Saiba por que o histórico contábil já não basta para aprovar empréstimos
Celero — A fintech chama atenção para um paradoxo que ganhou força recentemente: o mercado de crédito para empresas nunca foi tão rápido, mas continua baseando suas decisões em relatórios do passado, abrindo espaço para riscos de inadimplência em plena expansão.
- Em resumo: volume de crédito avança, porém 6% das PMEs já estão inadimplentes, o maior índice desde 2018.
Inadimplência dispara mesmo com oferta recorde de capital
Segundo dados do Banco Central compilados pela Celero, o saldo de crédito às pessoas jurídicas atingiu R$ 2,69 tri, enquanto a inadimplência entre micro, pequenas e médias empresas chegou a 6%. Nos segmentos mais arriscados, o salto foi a 9,8%, recorde histórico. O descompasso reforça a crítica de que ainda se decide “olhando pelo retrovisor”, prática que, em um ambiente de alta volatilidade, não capta mudanças de rota a tempo de evitar calotes. Situação semelhante vem sendo relatada em fintechs globais, como mostra a TechCrunch.

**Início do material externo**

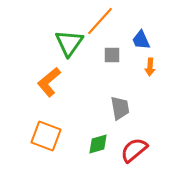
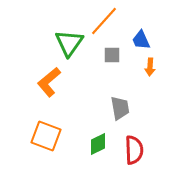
orange line: moved 4 px right
green diamond: rotated 10 degrees counterclockwise
red semicircle: rotated 128 degrees clockwise
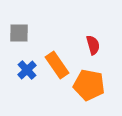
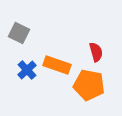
gray square: rotated 25 degrees clockwise
red semicircle: moved 3 px right, 7 px down
orange rectangle: rotated 36 degrees counterclockwise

“Enquanto a análise continuar olhando principalmente para trás, seguirá tomando decisões sobre um presente que já mudou.” — artigo de João Tosin, CEO da Celero
Por que a leitura em tempo real virou prioridade
Os balanços anuais ainda são essenciais, mas não contam toda a história. Entradas e saídas diárias, renegociação de prazos e concentração de receita formam um mosaico dinâmico que, se monitorado continuamente, antecipa sinais de estresse financeiro semanas antes de o problema aparecer nos demonstrativos oficiais. Fintechs que integram ERPs, extratos bancários e gateways de pagamento em painéis de monitoramento já começam a reduzir perdas justamente por capturar esses micro-sinais.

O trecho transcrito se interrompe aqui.